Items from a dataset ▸
· · · · · · ·
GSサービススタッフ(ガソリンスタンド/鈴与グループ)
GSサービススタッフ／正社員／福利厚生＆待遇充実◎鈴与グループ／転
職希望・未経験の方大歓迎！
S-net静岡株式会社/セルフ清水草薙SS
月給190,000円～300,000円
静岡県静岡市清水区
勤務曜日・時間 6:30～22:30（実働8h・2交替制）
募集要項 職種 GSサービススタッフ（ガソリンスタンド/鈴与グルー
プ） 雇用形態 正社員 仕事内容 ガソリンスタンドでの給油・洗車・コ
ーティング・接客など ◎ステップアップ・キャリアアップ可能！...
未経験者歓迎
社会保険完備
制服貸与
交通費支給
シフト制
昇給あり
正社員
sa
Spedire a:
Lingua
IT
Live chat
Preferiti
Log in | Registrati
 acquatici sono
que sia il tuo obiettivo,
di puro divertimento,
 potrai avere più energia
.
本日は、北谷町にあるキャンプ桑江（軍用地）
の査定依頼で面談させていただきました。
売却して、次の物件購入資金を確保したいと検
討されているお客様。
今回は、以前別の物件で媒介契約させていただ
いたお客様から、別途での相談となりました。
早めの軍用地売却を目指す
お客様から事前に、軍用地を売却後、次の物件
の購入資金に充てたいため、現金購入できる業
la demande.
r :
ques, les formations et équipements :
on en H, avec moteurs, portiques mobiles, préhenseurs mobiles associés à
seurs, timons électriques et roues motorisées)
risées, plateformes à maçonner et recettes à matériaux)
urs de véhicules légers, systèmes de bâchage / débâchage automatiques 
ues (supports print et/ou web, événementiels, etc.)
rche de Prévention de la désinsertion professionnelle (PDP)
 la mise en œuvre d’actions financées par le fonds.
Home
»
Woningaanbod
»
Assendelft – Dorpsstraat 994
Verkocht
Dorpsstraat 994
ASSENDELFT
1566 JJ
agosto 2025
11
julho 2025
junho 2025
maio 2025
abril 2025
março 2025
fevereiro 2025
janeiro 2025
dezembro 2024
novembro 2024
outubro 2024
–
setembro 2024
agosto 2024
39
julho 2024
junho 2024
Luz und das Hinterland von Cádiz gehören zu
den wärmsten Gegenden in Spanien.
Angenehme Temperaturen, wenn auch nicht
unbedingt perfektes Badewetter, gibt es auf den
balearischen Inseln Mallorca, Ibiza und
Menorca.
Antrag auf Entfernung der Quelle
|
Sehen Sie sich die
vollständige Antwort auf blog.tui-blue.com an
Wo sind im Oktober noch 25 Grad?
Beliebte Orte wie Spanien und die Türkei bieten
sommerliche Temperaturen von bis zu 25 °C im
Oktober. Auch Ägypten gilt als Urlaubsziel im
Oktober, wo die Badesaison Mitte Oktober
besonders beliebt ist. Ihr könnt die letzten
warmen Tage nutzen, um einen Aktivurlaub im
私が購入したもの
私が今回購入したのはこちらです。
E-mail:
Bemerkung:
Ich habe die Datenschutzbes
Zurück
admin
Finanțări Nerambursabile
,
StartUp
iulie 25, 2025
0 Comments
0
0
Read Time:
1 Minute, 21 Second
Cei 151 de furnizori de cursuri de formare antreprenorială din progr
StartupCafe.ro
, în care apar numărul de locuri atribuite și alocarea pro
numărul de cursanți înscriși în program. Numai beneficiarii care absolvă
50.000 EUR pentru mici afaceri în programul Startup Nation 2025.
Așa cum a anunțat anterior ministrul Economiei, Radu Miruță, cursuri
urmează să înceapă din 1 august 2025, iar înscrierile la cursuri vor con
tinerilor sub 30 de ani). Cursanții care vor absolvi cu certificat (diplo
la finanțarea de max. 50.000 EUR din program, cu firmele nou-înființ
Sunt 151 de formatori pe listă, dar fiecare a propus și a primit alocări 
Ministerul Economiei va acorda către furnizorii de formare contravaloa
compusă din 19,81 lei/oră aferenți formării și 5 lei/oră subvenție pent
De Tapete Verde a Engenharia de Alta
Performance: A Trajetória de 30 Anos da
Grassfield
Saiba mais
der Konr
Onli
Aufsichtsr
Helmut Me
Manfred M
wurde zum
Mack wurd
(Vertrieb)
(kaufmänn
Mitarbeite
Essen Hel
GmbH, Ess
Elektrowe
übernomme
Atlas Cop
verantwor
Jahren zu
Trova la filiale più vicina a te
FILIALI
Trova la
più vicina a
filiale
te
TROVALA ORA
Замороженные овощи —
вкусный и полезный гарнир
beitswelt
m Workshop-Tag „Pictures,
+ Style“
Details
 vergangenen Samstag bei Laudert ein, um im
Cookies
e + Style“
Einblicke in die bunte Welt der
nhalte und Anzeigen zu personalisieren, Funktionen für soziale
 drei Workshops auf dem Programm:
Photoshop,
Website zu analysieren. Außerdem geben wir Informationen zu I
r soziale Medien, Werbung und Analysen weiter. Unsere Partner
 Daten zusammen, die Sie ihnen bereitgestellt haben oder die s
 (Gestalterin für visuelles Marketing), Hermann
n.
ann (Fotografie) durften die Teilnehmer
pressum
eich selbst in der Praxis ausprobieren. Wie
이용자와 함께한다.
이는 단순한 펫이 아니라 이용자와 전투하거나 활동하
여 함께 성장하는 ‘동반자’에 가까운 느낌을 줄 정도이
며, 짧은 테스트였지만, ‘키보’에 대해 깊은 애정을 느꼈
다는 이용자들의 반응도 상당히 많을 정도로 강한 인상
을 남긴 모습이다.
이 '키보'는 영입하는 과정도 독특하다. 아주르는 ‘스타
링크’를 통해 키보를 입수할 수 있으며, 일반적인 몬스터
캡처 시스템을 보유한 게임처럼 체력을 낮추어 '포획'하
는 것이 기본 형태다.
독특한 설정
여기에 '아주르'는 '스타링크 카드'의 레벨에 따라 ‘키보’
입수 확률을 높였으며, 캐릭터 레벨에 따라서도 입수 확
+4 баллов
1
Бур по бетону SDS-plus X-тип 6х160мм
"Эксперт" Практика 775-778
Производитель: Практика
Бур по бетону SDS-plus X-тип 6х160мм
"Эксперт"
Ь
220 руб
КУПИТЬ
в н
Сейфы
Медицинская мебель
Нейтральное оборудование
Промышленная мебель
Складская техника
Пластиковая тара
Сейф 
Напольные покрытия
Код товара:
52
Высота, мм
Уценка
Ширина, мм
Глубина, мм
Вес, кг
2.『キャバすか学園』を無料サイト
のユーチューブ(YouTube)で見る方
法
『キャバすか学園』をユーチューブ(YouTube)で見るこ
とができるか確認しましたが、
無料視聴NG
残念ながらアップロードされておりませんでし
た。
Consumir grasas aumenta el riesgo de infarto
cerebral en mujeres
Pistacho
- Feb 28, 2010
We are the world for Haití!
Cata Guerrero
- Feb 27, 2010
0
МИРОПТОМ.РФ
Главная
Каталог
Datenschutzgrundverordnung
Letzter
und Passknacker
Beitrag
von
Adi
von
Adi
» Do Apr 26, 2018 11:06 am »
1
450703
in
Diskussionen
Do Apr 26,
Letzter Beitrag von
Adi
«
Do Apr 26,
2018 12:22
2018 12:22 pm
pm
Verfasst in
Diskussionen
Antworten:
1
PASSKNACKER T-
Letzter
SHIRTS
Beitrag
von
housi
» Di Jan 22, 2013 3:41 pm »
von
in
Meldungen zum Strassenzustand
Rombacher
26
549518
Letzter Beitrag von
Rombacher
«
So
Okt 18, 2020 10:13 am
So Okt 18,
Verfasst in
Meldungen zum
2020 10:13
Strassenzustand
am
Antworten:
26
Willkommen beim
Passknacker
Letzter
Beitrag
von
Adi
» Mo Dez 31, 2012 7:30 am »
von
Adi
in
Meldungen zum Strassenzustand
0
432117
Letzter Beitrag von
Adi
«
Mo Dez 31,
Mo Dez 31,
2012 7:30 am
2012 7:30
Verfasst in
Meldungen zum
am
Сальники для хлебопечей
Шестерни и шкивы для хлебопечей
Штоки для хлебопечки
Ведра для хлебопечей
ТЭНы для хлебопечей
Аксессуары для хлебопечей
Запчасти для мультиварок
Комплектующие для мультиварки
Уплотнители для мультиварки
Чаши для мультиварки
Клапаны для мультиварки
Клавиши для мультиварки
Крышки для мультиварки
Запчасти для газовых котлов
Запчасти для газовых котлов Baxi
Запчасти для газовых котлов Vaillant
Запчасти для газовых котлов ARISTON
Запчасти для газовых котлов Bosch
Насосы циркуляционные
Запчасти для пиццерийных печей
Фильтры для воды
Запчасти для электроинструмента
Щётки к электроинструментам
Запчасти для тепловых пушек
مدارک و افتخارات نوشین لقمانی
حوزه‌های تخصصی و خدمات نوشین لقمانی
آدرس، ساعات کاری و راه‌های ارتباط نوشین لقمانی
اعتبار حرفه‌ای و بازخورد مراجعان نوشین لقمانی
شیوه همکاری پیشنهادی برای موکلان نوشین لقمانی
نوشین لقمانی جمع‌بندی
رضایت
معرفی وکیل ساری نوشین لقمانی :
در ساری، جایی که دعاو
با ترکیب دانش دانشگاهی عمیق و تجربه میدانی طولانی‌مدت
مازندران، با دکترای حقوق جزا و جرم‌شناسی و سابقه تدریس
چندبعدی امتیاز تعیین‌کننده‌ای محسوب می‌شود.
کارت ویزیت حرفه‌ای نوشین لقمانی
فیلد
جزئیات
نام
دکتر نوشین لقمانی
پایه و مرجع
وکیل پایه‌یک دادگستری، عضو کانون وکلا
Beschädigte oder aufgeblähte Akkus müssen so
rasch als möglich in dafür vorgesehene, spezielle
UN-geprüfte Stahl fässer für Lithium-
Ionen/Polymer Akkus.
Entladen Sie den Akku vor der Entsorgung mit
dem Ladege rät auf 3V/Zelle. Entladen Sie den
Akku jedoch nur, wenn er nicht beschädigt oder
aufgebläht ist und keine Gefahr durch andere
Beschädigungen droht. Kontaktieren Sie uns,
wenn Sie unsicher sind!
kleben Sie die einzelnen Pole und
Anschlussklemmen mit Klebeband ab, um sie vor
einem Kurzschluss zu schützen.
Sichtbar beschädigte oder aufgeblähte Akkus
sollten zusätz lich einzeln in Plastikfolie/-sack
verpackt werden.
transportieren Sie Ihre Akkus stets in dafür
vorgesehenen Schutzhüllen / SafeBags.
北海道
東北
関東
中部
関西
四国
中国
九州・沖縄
· · · · · · ·
Exercise requirements ▸ The answer is the records above restated word for word from their opening line through the line that holds "本日は、北谷町にあるキャンプ桑江（軍用地）", both included, and nothing else.

Written solution ▸
GSサービススタッフ(ガソリンスタンド/鈴与グループ)
GSサービススタッフ／正社員／福利厚生＆待遇充実◎鈴与グループ／転
職希望・未経験の方大歓迎！
S-net静岡株式会社/セルフ清水草薙SS
月給190,000円～300,000円
静岡県静岡市清水区
勤務曜日・時間 6:30～22:30（実働8h・2交替制）
募集要項 職種 GSサービススタッフ（ガソリンスタンド/鈴与グルー
プ） 雇用形態 正社員 仕事内容 ガソリンスタンドでの給油・洗車・コ
ーティング・接客など ◎ステップアップ・キャリアアップ可能！...
未経験者歓迎
社会保険完備
制服貸与
交通費支給
シフト制
昇給あり
正社員
sa
Spedire a:
Lingua
IT
Live chat
Preferiti
Log in | Registrati
 acquatici sono
que sia il tuo obiettivo,
di puro divertimento,
 potrai avere più energia
.
本日は、北谷町にあるキャンプ桑江（軍用地）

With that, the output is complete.